## YOUR INSTRUCTIONS
Copy each line of the data beneath in which the word "Peel" appears.

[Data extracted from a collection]
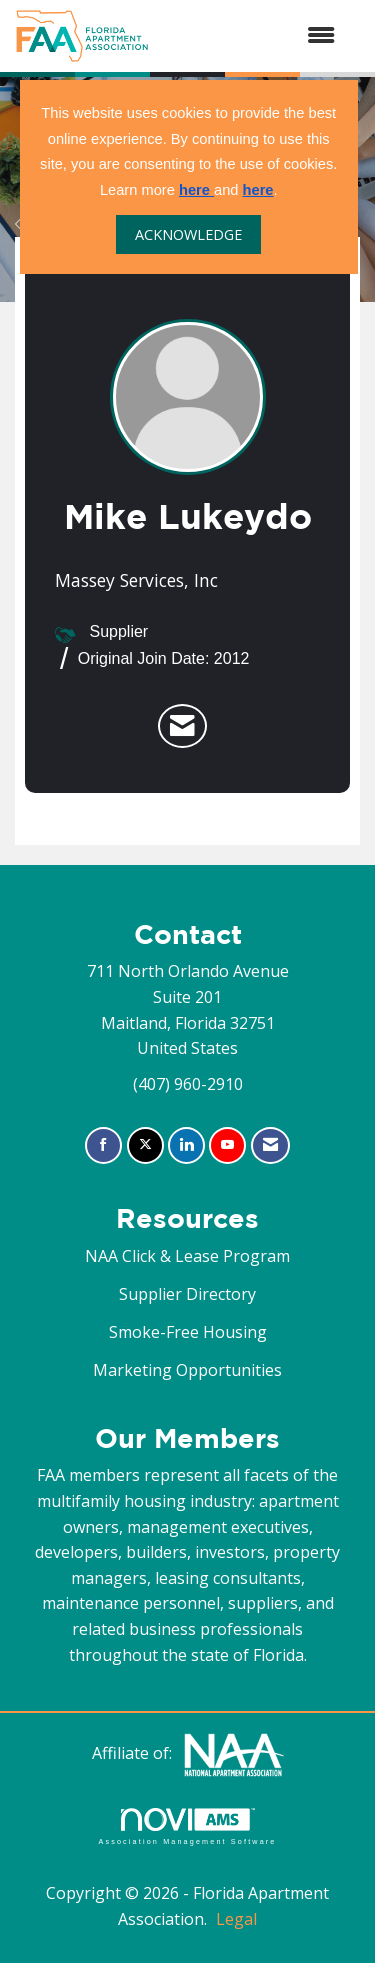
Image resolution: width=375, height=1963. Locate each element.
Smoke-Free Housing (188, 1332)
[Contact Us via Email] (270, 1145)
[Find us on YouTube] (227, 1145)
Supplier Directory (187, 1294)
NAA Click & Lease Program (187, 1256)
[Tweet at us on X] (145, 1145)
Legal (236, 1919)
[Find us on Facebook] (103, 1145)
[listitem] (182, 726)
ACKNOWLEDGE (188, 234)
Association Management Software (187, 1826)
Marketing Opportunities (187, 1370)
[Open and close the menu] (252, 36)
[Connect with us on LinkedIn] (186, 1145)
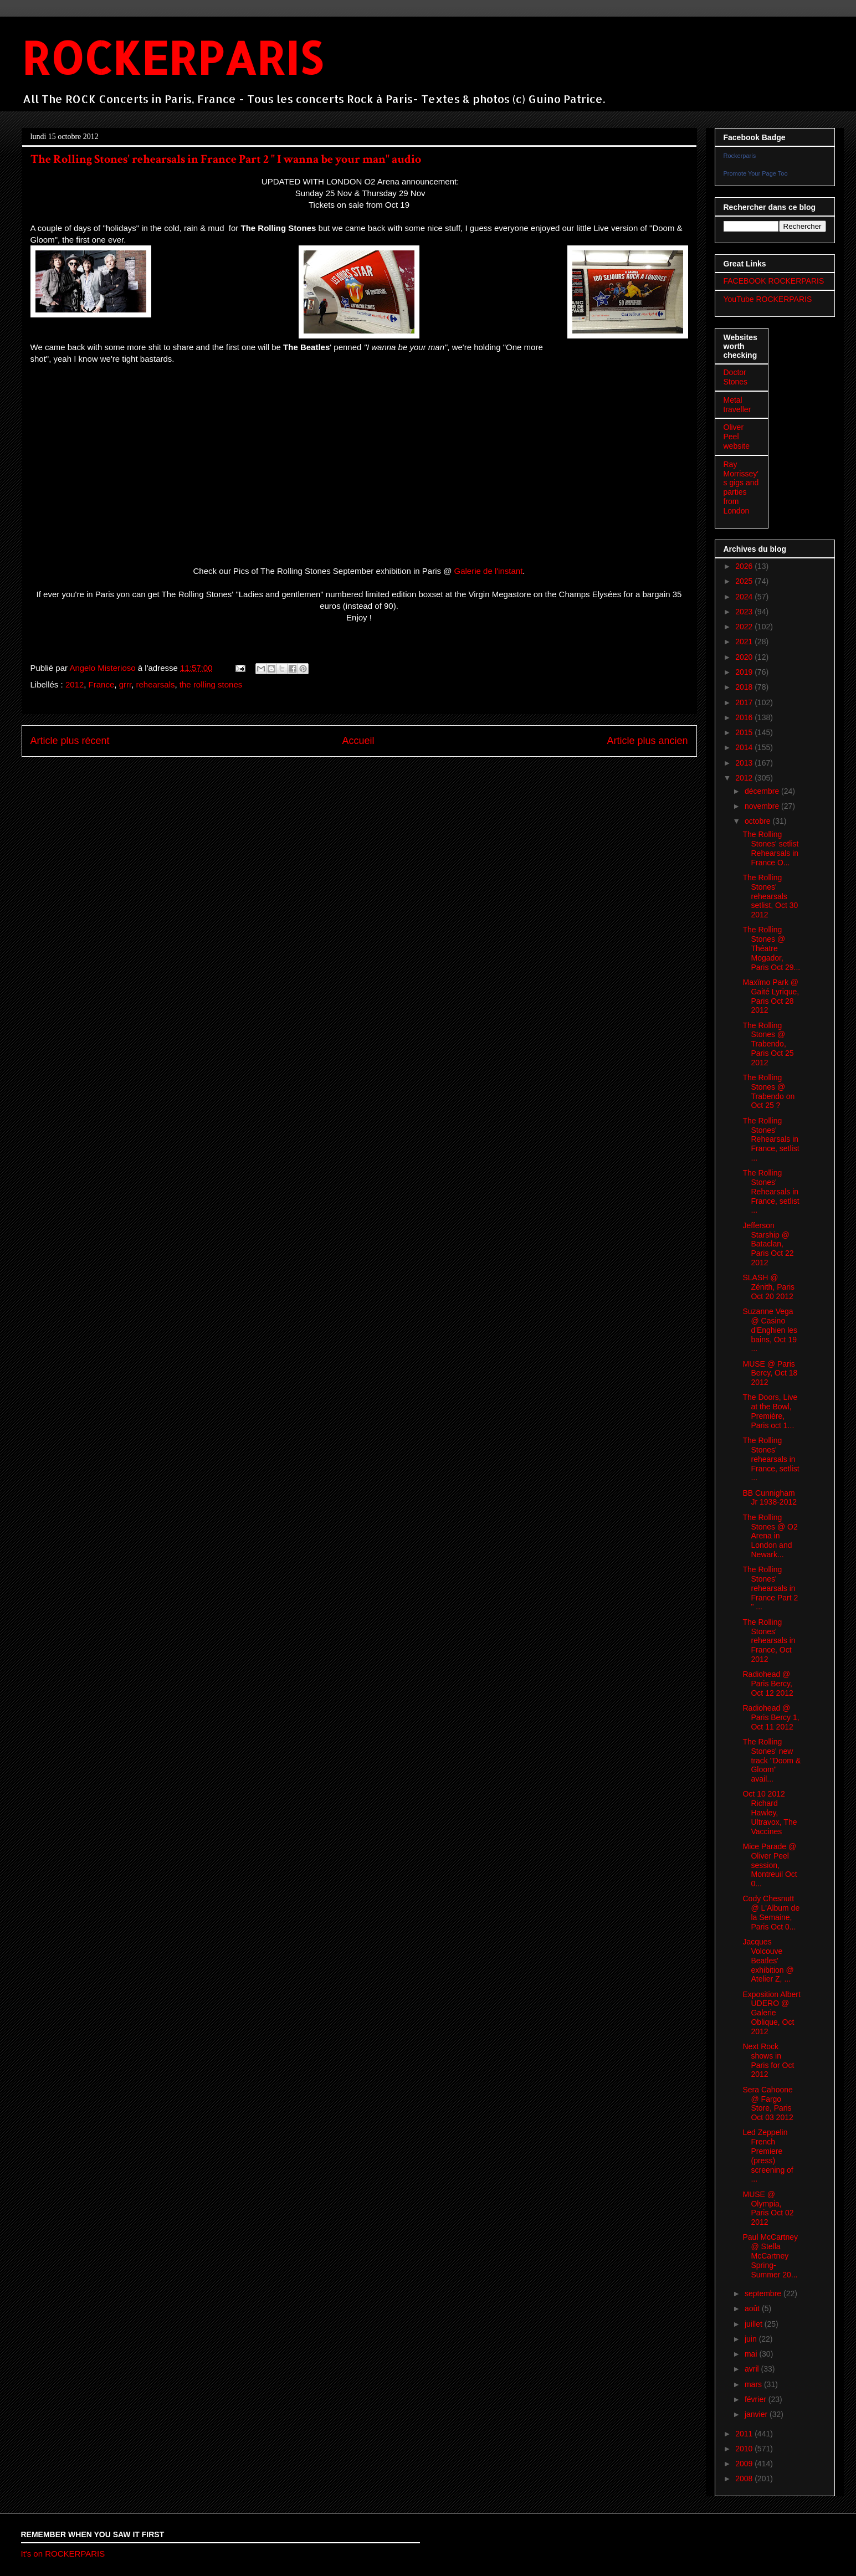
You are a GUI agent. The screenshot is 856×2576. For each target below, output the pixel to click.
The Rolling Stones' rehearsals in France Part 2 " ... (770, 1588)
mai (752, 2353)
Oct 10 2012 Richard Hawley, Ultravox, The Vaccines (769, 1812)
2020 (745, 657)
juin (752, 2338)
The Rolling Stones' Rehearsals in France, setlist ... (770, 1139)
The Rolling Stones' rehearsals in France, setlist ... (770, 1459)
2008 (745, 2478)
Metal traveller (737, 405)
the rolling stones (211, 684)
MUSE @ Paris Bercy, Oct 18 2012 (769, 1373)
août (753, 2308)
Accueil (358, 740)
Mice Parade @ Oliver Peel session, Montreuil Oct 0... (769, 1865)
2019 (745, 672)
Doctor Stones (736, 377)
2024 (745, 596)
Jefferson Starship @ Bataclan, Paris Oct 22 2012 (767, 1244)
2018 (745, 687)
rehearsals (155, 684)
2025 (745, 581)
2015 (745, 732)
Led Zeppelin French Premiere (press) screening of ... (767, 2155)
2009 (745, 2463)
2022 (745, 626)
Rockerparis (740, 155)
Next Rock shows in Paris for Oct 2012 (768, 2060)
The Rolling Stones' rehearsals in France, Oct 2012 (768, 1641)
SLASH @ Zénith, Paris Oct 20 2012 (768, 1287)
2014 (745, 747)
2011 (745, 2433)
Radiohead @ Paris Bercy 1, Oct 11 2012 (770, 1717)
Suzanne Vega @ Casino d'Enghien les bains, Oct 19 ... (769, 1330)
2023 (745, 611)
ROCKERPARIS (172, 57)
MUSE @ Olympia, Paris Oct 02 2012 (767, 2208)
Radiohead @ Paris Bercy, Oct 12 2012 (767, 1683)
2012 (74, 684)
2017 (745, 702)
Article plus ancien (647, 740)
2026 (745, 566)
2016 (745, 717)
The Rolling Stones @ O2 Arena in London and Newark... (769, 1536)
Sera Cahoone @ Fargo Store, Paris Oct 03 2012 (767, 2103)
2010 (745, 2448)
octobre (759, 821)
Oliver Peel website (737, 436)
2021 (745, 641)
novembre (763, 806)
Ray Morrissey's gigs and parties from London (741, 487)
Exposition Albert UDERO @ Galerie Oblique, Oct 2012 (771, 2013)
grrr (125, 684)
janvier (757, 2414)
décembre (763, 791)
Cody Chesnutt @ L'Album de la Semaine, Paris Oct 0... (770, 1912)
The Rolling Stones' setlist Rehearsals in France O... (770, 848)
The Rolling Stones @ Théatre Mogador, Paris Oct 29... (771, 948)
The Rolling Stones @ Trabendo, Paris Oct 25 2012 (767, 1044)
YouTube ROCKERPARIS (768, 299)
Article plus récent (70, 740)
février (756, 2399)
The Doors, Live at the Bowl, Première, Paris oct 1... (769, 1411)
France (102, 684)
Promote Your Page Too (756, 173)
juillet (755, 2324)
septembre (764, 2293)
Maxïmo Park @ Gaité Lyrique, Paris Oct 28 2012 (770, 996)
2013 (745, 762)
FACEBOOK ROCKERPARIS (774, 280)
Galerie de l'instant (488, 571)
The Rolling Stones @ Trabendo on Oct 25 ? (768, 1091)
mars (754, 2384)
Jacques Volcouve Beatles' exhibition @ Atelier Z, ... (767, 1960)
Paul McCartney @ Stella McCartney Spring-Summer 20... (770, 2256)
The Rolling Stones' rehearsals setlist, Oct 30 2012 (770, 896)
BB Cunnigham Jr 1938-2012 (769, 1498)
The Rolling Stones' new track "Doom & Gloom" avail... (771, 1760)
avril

## TASK RESPONSE
Mice Parade @ Oliver Peel session, Montreuil Oct 0... (769, 1865)
Oliver Peel website (737, 436)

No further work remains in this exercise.